FITNESS

Warm-Up.

Thoracic Iso Holds
12-Minute Mobility for Hip Hinge Day

Followed by…

Two Sets:
Banded Good Mornings x 20 reps
Bird Dogs x 20 reps
Wall Climbs x 2-3

Then…

A.
Five sets of:
Barbell Hip Thrusts x 5 reps @ 20X1
(go heavy on these – a good starting weight might be around 80% of your 1-RM Deadlift)
Rest 60 seconds
Band-Resisted Face Pulls x 15 reps @ 21X1
Rest 60 seconds

 

ALTERNATE AT-HOME WORKOUT OPTION – NO EQUIPMENT NEEDED

For our at-home and travel workouts, please start a clock and allow it to run throughout your training session. The entire session will take 60-minutes or less, and staying accountable to the clock will allow you to maintain the appropriate intensity and stimulus.

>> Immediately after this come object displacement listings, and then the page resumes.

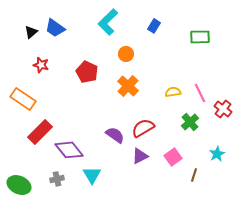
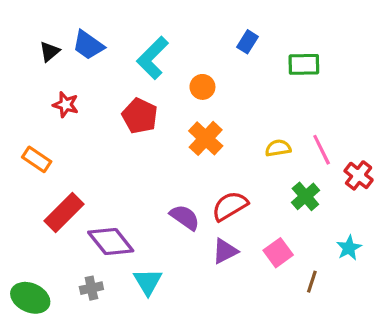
cyan L-shape: (108, 22) -> (153, 58), moved
green rectangle: (200, 37) -> (304, 64), moved
orange rectangle: (23, 99) -> (37, 159), size x0.7

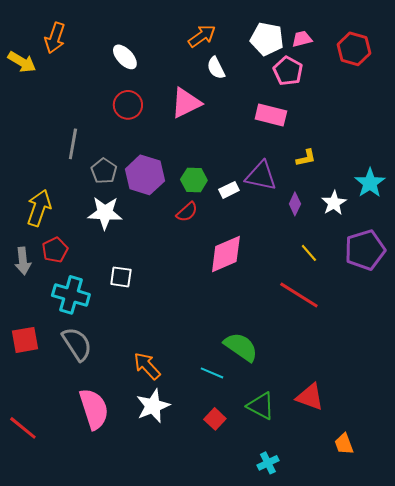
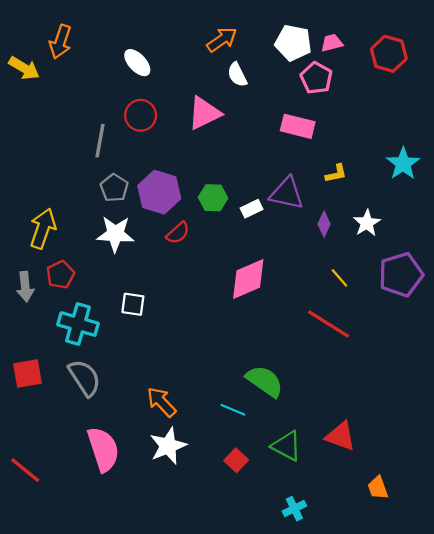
gray line: (73, 144) -> (100, 141), moved
cyan star: (370, 183) -> (403, 164), moved
red semicircle: (187, 212) -> (178, 233), moved

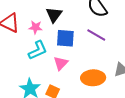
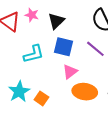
pink star: (36, 27) -> (32, 15), moved
pink triangle: (61, 63) -> (70, 72), moved

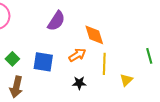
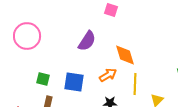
green square: (12, 59) -> (43, 79), turned -32

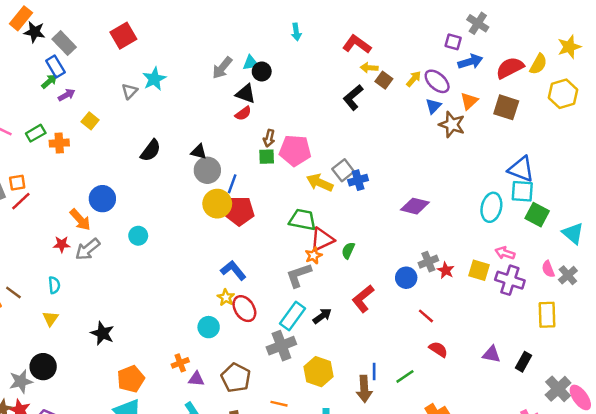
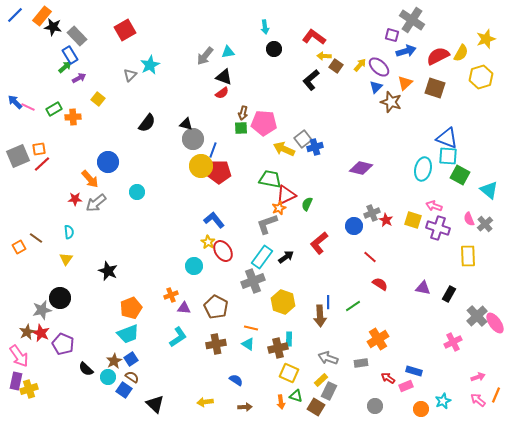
gray cross: (478, 23) -> (412, 20), size x1.4
black circle: (262, 71) -> (274, 49), moved

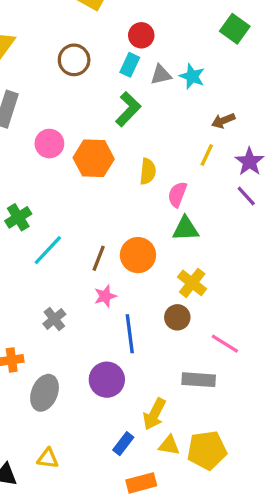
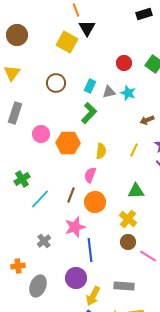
red circle: (141, 35) -> (124, 63), moved
yellow line: (207, 155) -> (134, 150), moved
pink semicircle: (177, 194) -> (90, 175), moved
green triangle: (186, 229) -> (136, 191), moved
brown line: (99, 258) -> (71, 195), moved
pink star: (105, 296) -> (75, 227), size x1.5
brown circle: (177, 317) -> (128, 242), moved
gray rectangle: (199, 380) -> (124, 286), moved
yellow arrow: (154, 414) -> (93, 296), moved

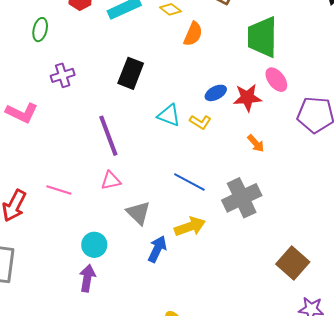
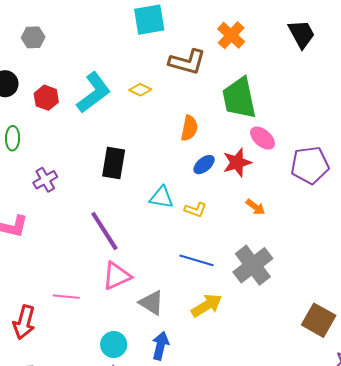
orange semicircle: (193, 34) -> (189, 128), moved
yellow L-shape: (200, 122) -> (195, 210), moved
pink triangle: (111, 181) -> (117, 276), size x1.4
blue arrow: (157, 249) -> (160, 346), moved

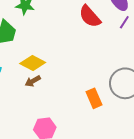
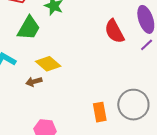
brown arrow: (33, 81) -> (34, 82), moved

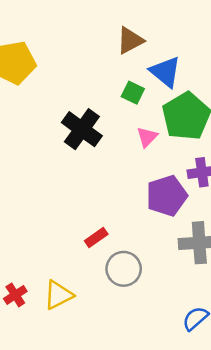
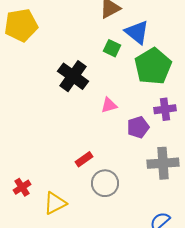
pink triangle: (147, 137) -> (109, 105), moved, turned 30
purple pentagon: (167, 196) -> (138, 127), size x0.7
red cross: (15, 295) -> (22, 187), moved

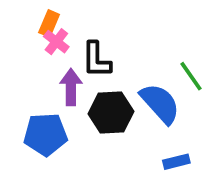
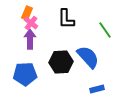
black L-shape: (96, 60) -> (66, 19), moved
green line: (191, 76) -> (105, 30), moved
purple arrow: (71, 87) -> (30, 39), moved

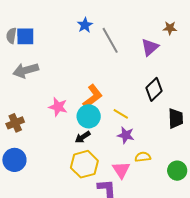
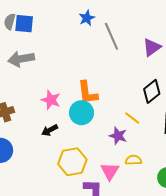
orange L-shape: (93, 97) -> (88, 93), turned 115
yellow line: (121, 114) -> (132, 118), moved
black arrow: (83, 137) -> (50, 130), moved

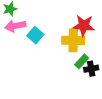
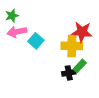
black cross: (91, 69) -> (69, 73), moved

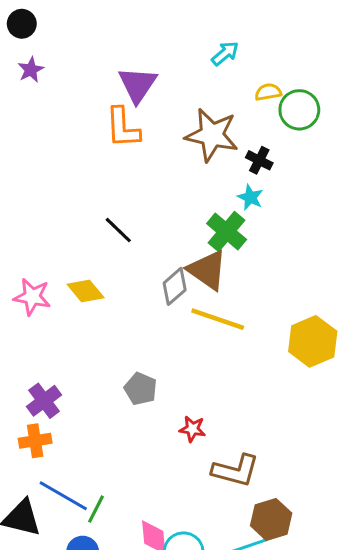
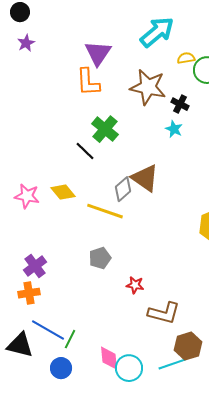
cyan arrow: (225, 53) -> (157, 32), size x1.8
green cross: (227, 232) -> (105, 129), moved
yellow line: (218, 319) -> (105, 211), moved
gray pentagon: (141, 389) -> (100, 258), turned 30

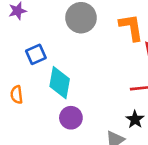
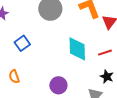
cyan diamond: (60, 83) -> (77, 49), moved

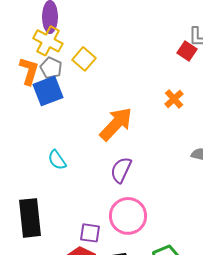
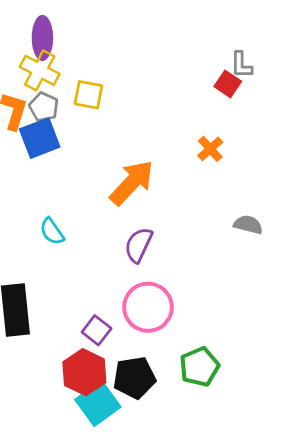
yellow square: (84, 59) -> (88, 95), turned -30
purple square: (90, 233) -> (97, 330), turned 30

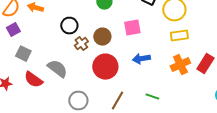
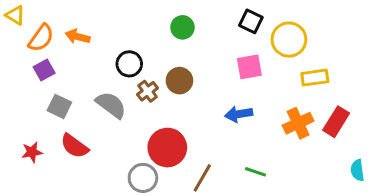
pink square: (132, 28) -> (249, 67), moved
yellow rectangle: (179, 36) -> (315, 78), moved
red circle: (105, 67) -> (167, 148), moved
gray semicircle: (57, 69) -> (111, 105), moved

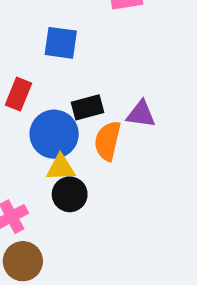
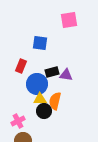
purple triangle: (141, 114) -> (66, 75), moved
orange semicircle: (108, 141) -> (55, 101), moved

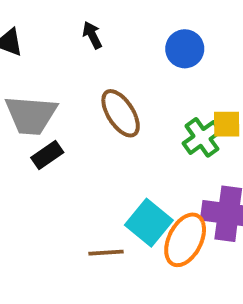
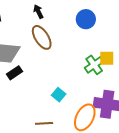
brown ellipse: (121, 113) -> (42, 37), moved
cyan square: (149, 223) -> (59, 95), moved, size x0.6

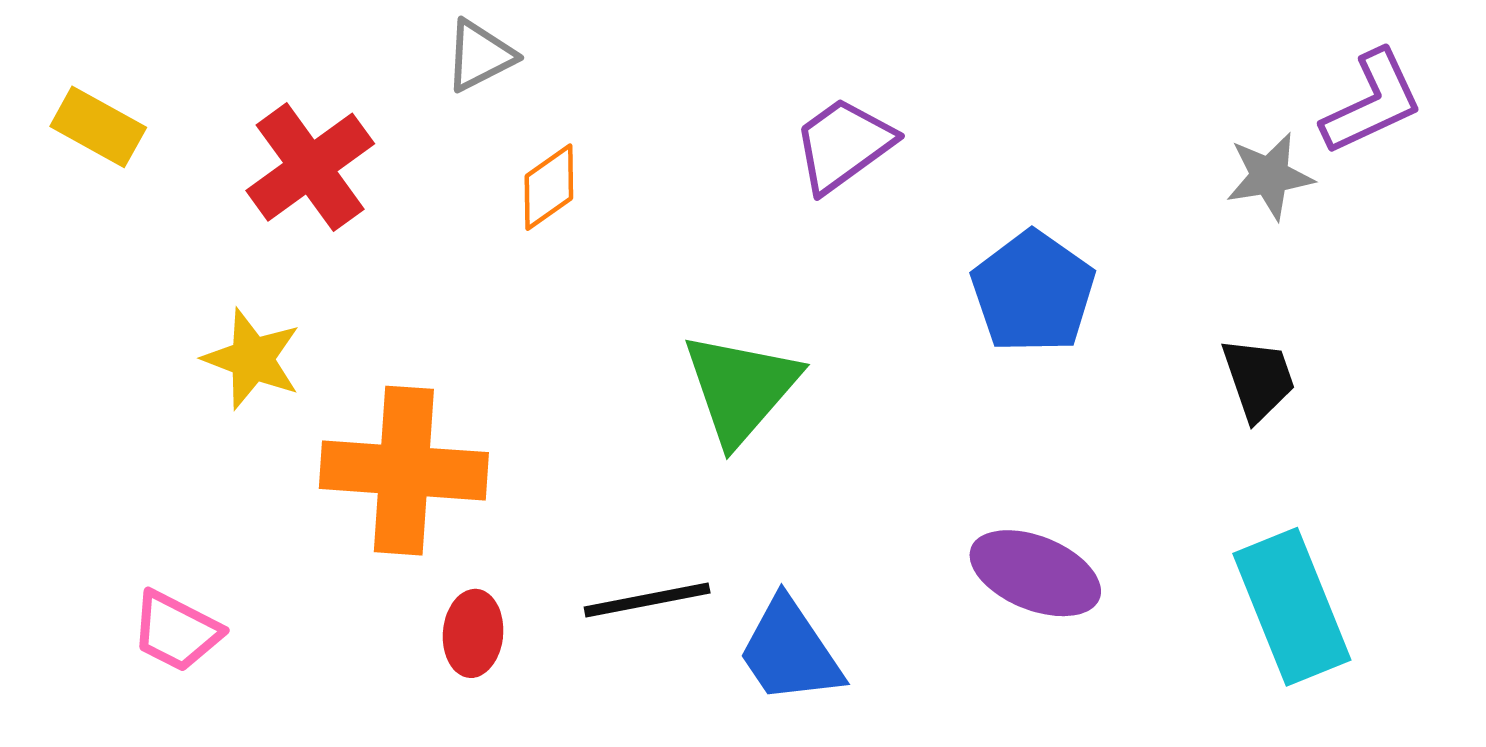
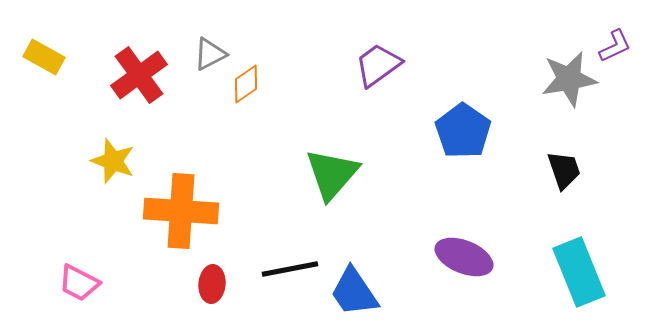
gray triangle: (480, 56) -> (210, 54), moved
purple L-shape: (1372, 102) -> (615, 46), size x0.7
gray star: (1270, 176) -> (569, 79), size x1.4

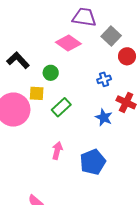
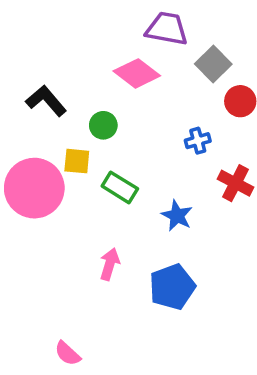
green rectangle: (61, 107) -> (120, 187), turned 72
blue star: (104, 117) -> (177, 216), moved

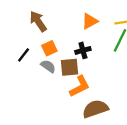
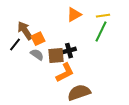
brown arrow: (38, 21) -> (25, 31), moved
black cross: (83, 50) -> (69, 51), moved

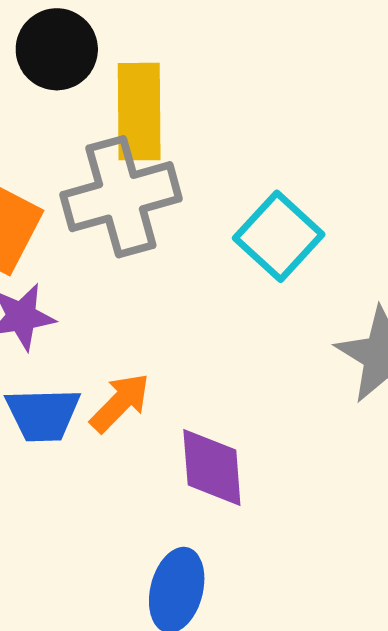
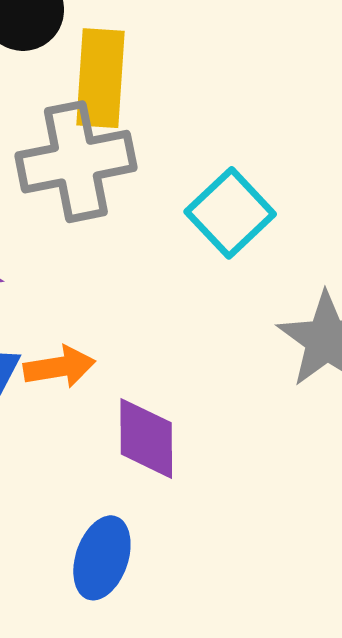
orange arrow: (120, 403) -> (59, 367), turned 32

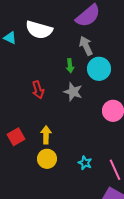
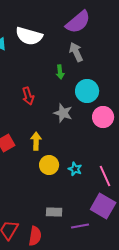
cyan circle: (99, 69) -> (87, 91), moved
gray star: (73, 92) -> (63, 113), moved
yellow circle: (47, 159) -> (49, 165), moved

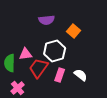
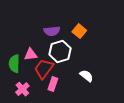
purple semicircle: (47, 20) -> (52, 31), moved
pink rectangle: (60, 75) -> (53, 84), moved

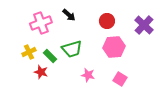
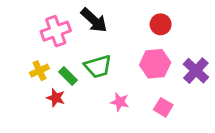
black arrow: (69, 15) -> (94, 20), size x1.5
red circle: (107, 21) -> (161, 24), moved
purple cross: (144, 25) -> (196, 71), moved

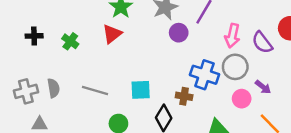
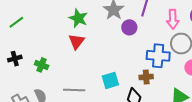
green cross: (70, 41) -> (42, 65), moved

When the clock starts, perform…

Two sets of:
60 seconds of Assault Bike/Row/Run
10 Right Side Bird Dogs
60 seconds of Front Leaning Rest
10 Left Side Bird Dogs
60 seconds of Farmer’s Carry OR Overhead Carry
10 Russian Baby Makers
Rest 60 seconds

When the running clock reaches 15:00, perform the following:

Every minute, on the minute, for 20 minutes (5 sets of):
Station 1 – 15-20 Backpack Sumo Deadlift High Pulls
Station 2 – 10 Backpack Thrusters
Station 3 – 60 seconds of Speed Skaters
Station 4 – Rest

When the running clock reaches 35:00, perform the following:

Three rounds for time of:
15 Backpack Sumo Deadlift High Pulls
10 Backpack Thrusters
30 Speed Skaters (15 per side)

Time Cap = 9 Minutes

When the running clock reaches 50:00, perform the following:

Three sets of:
10-15 Biceps Curls
10-15 Overhead Triceps Extensions
45-60 Seconds of Hollow Rocks

Followed by…

5-10 minutes of breath work lying down in a comfortable position.

Inhale for 3-5 seconds through your nose…

Brief hold in…

Exhale for 6-10 seconds through your mouth (like you are blowing a whistle)…

Brief hold out.

Keep the ratio of inhale to exhale at a 1:2.